Her body trembled but she managed to hold her ground. Unfortunately she didn't step past him or retreat into the spare room. What kind of game was he playing?

“We're talking about Amanda's nightmares. Right?”

He glanced away. Suddenly she didn't think Amanda was the only one who was afraid.

“Gerard had them. I did, too. No shame in it.”

“You?” he asked.

“I got some help. No shame in that either. But if you're asking me to tuck you in, I'm going to have to say no.”

“I want more than that, Cassidy. I think you do, too.”

“What about your reputation?” she asked. “Pillar of the community. Tribal leader. Bastion of Apache culture.” She hoped he heard the contempt in her words. She didn't like being treated like an undesirable merely because of her race.

“I will need to choose soon. There are several women who are interested. All Apache women.”

“So why point out your bedroom to me?”

He stepped closer. “Because you are different.”

She flipped her blond hair. “I'll say.”

He took hold of her arm. “No, Cassidy. I don't mean the way you look or the way you smell or your choice of undergarments, which are...memorable.
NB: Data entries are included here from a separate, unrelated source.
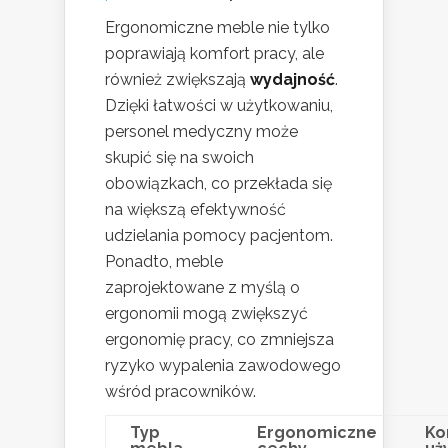
Ergonomiczne meble nie tylko
poprawiają komfort pracy, ale
również zwiększają
wydajność
.
Dzięki łatwości w użytkowaniu,
personel medyczny może
skupić się na swoich
obowiązkach, co przekłada się
na większą efektywność
udzielania pomocy pacjentom.
Ponadto, meble
zaprojektowane z myślą o
ergonomii mogą zwiększyć
ergonomię pracy, co zmniejsza
ryzyko wypalenia zawodowego
wśród pracowników.
Typ
Ergonomiczne
Ko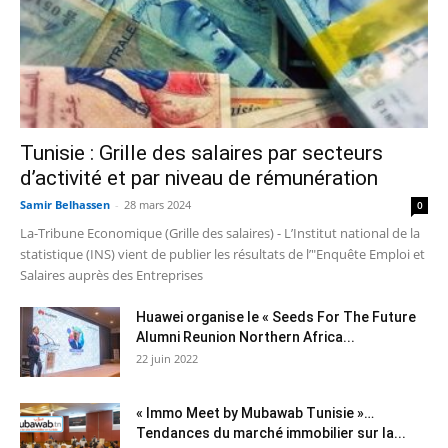
Tunisie : Grille des salaires par secteurs
d’activité et par niveau de rémunération
Samir Belhassen
-
28 mars 2024
0
La-Tribune Economique (Grille des salaires) - L’Institut national de la
statistique (INS) vient de publier les résultats de l’"Enquête Emploi et
Salaires auprès des Entreprises
Huawei organise le « Seeds For The Future
Alumni Reunion Northern Africa...
22 juin 2022
« Immo Meet by Mubawab Tunisie »…
Tendances du marché immobilier sur la...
And though you are a beautiful woman. It's deeper than that. You know. You understand what it was like.”

And then it made sense, the thing that none of the other women of his tribe could offer. They had not seen action in the Middle East. They had not experienced a war and survived and none of them had lost loved ones to that terrible war.

“How do you do it?” he asked.

“What?”

“Keep fighting?”

“Because it's not over,” she said.

“It will never be over,” he said. “Just like the battle to keep our land and our heritage. The struggle stretches through generations.”

He looked away, staring into the darkness.

“That's true,” he said at last.

“Luke says you don't carry a personal weapon. That you don't hunt.”

“I have done enough hunting for a lifetime.”

“But someone is trying to kill you. You should take some steps to protect yourself.”

“No.”

“You might die.”

“Yes. But I will not die with a gun in my hand.”

They shared a moment of silence as each considered their choice. To wear a gun. To set it aside forever.

“Do you remember them all?” she asked.

He met her intent gaze. “Every one. And that's not all. I remember the weather, the location, the moment just before I squeezed that trigger.” He sighted an imaginary rifle and looked through his imaginary scope. Then he moved his index finger and made the sound of the discharge. Cassidy flinched. He lowered his hands to his sides.

“You?”

“I remember. The second one was worse. Parker refused to put down his weapon. He pointed it toward me and I fired twice to mass.”

He took her hand.

“And I remember the smell of blood and the sound of him trying to breathe with two punctured lungs.”

“It's easy to take a life,” he said. “Hard to live with, though. You understand that.”

This was what attracted him, he realized. What made her different from all the rest of the women in his life. Cassidy knew what it was to fight to defend her life and live with the aftermath.

“But I saw someone afterward. A counselor. It helped, Clyne. You should try it.”

His hand slipped from hers. “I don't think so.”

“They have a program, some of the counselors are vets. They've seen action. They understand. They don't judge you. Just help you talk it out. I have a connection there.”

He hesitated, actually considering it. Then he shook his head.

“I'd go with you if you'd like.”

He checked to see if there was some joke associated with her offer, some smirk or facial expression. All he saw was earnestness and compassion. It was his undoing.